Thursday, January 22, 2026

WE'VE HOME

 


So, what have we got? We've a bare-faced hillside and a quarried landscape. We've a mill or two, a couple of chimneys, and some terraced houses stacked like dominoes. We've Halifax sixty years ago. We've home.



FONT OF ALL KNOWLEDGE

 


I've always loved letters. Some folks like the melodic strokes of a good landscape; with others, it's the sensuous lines of the naked form. With me, it is a cursive "s" or a serif "a" that gets my blood pulsing through my elderly veins that little bit faster.

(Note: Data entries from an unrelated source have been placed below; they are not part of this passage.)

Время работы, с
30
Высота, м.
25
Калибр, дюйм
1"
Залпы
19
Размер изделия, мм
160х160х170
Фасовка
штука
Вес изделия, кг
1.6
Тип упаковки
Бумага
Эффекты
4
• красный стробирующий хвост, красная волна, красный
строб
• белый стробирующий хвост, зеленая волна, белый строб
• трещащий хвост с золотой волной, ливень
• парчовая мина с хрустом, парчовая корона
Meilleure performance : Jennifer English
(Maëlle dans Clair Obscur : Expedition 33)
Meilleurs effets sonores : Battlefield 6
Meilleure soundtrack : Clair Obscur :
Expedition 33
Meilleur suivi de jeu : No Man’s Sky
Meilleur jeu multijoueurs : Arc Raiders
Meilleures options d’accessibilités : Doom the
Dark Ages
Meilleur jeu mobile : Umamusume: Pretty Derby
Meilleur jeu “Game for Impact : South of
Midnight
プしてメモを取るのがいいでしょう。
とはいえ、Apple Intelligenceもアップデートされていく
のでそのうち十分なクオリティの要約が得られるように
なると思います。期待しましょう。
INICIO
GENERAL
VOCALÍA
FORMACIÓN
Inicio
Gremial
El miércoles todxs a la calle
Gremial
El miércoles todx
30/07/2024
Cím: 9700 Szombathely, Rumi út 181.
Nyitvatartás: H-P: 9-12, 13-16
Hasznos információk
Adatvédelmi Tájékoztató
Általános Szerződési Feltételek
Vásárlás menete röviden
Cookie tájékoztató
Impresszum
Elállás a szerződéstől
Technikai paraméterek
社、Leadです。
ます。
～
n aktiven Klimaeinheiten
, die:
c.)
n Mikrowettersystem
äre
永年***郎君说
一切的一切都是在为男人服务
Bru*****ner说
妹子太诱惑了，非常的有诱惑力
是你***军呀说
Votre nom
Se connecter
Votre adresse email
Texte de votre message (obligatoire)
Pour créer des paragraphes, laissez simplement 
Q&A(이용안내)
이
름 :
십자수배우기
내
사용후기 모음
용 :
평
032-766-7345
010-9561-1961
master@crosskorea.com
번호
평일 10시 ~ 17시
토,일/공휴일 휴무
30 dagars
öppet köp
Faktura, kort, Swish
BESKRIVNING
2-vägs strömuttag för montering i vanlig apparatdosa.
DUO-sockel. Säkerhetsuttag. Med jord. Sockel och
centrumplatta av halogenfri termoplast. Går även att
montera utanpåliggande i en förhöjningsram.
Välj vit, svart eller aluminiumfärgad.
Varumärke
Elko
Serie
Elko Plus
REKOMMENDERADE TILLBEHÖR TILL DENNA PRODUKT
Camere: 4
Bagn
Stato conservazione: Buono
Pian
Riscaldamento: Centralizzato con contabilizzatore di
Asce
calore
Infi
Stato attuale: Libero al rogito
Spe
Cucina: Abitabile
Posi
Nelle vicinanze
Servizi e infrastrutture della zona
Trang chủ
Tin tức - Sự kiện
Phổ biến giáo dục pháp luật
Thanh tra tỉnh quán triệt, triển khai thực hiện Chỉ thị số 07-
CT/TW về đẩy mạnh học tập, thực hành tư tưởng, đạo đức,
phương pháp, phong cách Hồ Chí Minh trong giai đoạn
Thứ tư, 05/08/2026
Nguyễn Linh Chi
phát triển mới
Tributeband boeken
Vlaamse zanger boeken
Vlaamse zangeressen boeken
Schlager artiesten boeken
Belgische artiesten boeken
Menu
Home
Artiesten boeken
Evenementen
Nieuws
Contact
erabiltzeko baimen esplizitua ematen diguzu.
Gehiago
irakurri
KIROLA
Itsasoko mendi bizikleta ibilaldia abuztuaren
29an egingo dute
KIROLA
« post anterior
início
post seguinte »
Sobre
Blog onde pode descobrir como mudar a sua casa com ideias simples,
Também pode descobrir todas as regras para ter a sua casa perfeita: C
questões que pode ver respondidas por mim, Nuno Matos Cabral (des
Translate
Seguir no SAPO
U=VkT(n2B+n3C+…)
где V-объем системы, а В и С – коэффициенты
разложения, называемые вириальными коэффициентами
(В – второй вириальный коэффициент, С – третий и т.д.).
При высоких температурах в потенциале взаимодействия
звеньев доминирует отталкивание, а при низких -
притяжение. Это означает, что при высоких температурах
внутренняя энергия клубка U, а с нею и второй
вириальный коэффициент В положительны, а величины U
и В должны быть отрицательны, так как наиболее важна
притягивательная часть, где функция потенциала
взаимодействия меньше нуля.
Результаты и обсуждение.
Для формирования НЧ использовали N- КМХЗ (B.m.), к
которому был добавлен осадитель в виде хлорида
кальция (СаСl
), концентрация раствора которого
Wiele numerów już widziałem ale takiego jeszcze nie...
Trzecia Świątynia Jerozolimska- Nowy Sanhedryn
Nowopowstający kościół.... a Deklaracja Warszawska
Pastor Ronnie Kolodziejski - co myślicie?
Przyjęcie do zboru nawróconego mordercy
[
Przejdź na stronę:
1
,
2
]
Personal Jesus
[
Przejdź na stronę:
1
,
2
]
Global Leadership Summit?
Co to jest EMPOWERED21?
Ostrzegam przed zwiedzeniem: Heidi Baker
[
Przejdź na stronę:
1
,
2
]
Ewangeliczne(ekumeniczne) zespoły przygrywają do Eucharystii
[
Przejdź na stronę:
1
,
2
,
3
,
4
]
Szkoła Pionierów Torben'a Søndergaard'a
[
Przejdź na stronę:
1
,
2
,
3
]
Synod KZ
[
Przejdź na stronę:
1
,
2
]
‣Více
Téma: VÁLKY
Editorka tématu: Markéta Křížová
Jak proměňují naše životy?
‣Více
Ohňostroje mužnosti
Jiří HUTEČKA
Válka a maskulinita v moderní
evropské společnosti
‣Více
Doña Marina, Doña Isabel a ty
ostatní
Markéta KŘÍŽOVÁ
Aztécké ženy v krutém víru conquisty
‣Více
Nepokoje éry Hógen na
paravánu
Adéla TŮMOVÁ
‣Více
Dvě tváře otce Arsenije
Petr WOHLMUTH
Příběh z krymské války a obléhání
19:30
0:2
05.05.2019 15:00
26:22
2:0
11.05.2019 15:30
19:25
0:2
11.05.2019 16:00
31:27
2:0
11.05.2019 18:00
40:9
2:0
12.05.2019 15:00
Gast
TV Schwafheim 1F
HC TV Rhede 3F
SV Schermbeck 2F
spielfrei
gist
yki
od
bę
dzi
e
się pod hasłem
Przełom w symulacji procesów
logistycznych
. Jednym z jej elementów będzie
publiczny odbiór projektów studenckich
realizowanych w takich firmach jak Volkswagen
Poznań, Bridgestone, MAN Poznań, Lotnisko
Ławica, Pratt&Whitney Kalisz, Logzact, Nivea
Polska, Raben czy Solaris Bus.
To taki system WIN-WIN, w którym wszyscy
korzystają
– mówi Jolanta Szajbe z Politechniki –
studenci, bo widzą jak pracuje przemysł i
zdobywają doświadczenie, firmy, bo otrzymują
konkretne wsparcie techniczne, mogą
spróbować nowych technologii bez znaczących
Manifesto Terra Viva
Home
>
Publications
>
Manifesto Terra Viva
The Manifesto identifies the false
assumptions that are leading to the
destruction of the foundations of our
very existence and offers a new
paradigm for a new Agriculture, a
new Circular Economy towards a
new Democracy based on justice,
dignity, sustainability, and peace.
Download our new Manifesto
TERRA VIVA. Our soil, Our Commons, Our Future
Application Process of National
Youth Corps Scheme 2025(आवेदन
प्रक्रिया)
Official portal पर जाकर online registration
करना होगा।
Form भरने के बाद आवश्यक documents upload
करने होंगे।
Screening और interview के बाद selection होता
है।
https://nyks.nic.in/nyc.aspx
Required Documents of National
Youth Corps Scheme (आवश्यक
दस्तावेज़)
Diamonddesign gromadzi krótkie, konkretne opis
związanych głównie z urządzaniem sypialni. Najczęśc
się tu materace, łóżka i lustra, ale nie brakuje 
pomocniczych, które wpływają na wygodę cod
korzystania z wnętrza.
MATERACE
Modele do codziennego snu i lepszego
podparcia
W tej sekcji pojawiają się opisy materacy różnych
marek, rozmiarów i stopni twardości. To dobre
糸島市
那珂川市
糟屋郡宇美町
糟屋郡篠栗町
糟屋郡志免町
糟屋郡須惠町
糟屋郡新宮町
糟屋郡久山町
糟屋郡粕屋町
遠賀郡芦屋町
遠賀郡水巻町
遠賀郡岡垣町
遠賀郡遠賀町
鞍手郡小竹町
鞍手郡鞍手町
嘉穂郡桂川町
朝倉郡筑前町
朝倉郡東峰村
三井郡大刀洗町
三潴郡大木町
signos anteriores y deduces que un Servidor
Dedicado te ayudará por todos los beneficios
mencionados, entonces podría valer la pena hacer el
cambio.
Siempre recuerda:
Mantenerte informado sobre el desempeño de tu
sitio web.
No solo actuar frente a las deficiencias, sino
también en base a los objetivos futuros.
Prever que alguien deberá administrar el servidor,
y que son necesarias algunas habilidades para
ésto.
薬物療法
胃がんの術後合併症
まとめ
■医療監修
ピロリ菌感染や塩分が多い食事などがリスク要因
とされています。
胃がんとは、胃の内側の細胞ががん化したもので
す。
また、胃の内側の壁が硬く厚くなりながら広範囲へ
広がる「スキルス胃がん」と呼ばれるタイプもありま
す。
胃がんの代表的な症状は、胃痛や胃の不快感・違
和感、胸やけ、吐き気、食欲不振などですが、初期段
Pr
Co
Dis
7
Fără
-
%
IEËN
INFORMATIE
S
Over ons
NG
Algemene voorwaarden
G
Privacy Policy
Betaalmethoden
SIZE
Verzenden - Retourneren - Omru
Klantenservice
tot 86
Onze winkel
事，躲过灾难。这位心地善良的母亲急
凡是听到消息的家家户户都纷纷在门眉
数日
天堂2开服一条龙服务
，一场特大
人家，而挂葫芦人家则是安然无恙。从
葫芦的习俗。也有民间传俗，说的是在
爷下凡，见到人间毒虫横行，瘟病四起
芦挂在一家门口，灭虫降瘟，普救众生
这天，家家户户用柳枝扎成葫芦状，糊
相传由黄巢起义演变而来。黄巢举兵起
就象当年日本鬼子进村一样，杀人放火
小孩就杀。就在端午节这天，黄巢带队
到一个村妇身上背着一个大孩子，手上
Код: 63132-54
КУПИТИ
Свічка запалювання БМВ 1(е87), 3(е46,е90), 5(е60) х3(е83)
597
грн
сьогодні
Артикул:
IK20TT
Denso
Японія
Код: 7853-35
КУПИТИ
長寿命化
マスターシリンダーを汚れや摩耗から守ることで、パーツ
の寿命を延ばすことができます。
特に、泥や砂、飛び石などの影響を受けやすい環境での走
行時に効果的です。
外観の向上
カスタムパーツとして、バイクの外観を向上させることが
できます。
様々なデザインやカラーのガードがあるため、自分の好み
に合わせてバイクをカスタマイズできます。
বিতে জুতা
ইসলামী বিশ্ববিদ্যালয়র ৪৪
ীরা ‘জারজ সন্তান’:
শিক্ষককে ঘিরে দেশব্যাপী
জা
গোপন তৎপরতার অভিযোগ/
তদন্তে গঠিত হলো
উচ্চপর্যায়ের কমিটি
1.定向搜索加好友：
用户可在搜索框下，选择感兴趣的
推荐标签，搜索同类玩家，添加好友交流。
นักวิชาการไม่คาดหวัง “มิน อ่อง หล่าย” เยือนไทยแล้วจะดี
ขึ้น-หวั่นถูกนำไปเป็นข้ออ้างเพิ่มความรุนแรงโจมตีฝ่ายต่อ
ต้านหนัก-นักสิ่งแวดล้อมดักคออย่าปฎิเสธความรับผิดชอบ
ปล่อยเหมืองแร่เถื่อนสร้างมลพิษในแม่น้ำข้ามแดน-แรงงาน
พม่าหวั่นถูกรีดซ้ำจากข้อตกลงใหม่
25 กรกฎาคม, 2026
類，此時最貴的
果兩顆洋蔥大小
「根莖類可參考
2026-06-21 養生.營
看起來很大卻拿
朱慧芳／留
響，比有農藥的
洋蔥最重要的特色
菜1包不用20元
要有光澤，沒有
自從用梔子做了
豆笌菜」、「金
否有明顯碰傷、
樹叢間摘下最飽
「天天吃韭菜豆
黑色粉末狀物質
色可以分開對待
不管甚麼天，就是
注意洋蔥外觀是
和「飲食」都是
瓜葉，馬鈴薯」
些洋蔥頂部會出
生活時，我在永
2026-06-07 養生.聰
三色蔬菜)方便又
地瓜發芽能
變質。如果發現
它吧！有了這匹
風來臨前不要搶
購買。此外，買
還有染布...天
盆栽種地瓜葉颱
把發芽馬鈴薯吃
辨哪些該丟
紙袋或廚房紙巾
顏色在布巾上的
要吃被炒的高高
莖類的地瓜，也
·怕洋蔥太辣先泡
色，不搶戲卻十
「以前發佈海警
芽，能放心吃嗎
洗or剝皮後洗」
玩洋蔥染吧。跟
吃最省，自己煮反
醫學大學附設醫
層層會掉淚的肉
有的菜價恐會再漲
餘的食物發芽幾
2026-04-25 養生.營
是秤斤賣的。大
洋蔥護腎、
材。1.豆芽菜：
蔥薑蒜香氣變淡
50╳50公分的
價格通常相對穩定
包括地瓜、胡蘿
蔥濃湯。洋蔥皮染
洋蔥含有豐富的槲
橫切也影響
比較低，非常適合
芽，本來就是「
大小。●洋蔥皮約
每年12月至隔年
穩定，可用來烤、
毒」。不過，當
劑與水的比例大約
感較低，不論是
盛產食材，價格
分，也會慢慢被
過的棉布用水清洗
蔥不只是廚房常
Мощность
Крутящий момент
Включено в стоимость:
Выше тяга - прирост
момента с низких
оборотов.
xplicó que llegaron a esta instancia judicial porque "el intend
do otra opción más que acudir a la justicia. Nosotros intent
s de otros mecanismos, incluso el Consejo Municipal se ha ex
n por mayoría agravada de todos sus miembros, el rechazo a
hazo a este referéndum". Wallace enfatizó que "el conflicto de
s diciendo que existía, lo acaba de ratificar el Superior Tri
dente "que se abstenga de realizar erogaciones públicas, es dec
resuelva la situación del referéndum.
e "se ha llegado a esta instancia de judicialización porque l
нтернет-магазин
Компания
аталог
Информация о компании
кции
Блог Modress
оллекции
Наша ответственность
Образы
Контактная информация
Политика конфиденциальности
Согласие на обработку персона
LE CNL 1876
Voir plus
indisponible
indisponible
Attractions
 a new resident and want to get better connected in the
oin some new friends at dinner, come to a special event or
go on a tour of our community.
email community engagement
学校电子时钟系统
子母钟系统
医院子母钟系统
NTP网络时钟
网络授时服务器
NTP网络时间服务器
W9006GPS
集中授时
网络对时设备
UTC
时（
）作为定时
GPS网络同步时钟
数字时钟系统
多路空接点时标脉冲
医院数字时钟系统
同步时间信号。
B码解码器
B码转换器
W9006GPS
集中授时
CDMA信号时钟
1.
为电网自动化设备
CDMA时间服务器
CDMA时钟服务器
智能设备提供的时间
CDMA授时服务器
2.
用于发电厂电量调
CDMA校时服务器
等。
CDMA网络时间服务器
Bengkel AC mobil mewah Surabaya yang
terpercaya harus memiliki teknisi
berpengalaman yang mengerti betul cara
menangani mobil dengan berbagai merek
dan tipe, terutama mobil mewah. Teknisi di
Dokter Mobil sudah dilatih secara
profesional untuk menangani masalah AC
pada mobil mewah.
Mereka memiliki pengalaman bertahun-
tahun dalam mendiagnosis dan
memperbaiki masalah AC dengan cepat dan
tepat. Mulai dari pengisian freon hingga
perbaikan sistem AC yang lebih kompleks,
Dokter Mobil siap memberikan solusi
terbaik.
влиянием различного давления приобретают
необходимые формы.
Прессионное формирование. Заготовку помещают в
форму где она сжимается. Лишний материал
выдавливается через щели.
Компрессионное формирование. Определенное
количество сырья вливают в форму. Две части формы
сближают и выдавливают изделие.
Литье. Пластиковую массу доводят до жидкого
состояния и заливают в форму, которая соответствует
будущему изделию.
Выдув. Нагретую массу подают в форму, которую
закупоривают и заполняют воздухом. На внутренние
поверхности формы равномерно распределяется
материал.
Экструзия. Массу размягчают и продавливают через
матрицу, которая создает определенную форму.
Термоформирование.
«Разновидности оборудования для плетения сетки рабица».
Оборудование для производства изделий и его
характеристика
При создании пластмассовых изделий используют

Give me an unusual font or an adventurous typeface, and I'm a happy chap.



Wednesday, January 21, 2026

BACK STREET IN STOKE

 

This particular photo seems to have acquired the title "Back Street In Stoke" at some stage over the last fifty years. My apologies to my friends in the Potteries for this somewhat underwhelming and unspecific title: the truth is I thoroughly enjoyed the time I spent in the area in the early 1970s. I became convinced that North Staffordshire was a first cousin of West Yorkshire.



Monday, January 19, 2026

THE OTHER SIDE



This is the photograph in the other side of the small brooch that must have been handed down from someone within the family. No young Edwardian beauty this one, but she is a woman of character, millstone-grit strong with an unwillingness to countenance nonsense of any variety. 



Sunday, January 18, 2026

IT'S SWINGING HALIFAX


It seems like a different era: an era of broken walls and spaces laid bare by slum-clearance programmes or enemy bombs. The church is the same; then it was plain Halifax Parish Church, and now it's a Minster. Perhaps it's the swings that date it - can this really be what was meant by the swinging sixties? It's a memory; it's history, it's Halifax.



ACCUMULATAE

 


I found this old brooch whilst sorting through a box of "accumulatae" (not sure if that is a word, but if not, it should be). I assume that it has come from within the family, and therefore the rather charming lady in the large hat is a relative of mine. Precisely who she is, I have no idea, but I have pleasure in presenting her to the world. On the reverse of the brooch is another portrait. I will return to that, later.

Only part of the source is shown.